The Hidden Costs of Microsoft's Free Office Online
Michael_Curator writes "Despite what you've heard, the online version of Office 2010 announced by Microsoft earlier this week won't be free to corporate users. Business customers will either have to pay a subscription fee or purchase corporate access licenses (CALs) for Office in order to be given access to the online application suite (Microsoft already does this with email — the infamous Outlook Web Access). But wait — there's more! A Microsoft spokesperson told me that customers will need to buy a SharePoint server, which ranges from $4,400 plus CALs, or $41,000 with all CALs included, if they want to share documents created using the online version of Office 2010."
SharePoint (not 2010, i mean the current version) actually works well with Firefox. I have yet to noticed any different when browsing it with Firefox/IE7.
Google has paid services too with similar pricing models. While there is a free "Google for domains" that gives you docs, etc, on your domain, there are additional paid tiers of support.
SP works with Firefox at a basic level. Any of the higher level functionality (editing in place, slide libraries, checkout/in, etc.) needs IE, ActiveX, and Office.
The real name for SharePoint is Microsoft Office SharePoint Server. It's an online extension of the Office suite.
Other than the access control functions, Sharepoint doesn't do any of these things either.

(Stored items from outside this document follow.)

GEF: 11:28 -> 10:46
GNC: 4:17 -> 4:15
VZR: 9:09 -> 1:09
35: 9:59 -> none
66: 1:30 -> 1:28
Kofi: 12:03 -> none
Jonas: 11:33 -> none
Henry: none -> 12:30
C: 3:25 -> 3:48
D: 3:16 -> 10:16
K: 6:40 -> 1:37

You don't understand what Sharepoint is, do you? We rolled out MOSS Sharepoint and used it for a few months. Even Windows users preferred email because the interface made it so painful to find things. Sharepoint does not have any of the functionality you list, either. There is an add-on that includes access control, but guess what? Client machines much be logged into the same domain (or have a a trust set up). In other words, Sharepoint has no access control functionality that can be used any differently than a Windows Server fileshare! It also stores documents in a database, and as you get a lot of documents (say, 1000) performance degrades. Maybe Mediawiki is a bad comparison since it has a completely different feature set, but any business would be better served with an actual document management system like Alfresco. (People also seem obsessed with Sharepoint's "blogs" which have much less functionality than Wordpress.)
FYI, Sharepoint 2007 SP2 now supports Firefox with no config changes.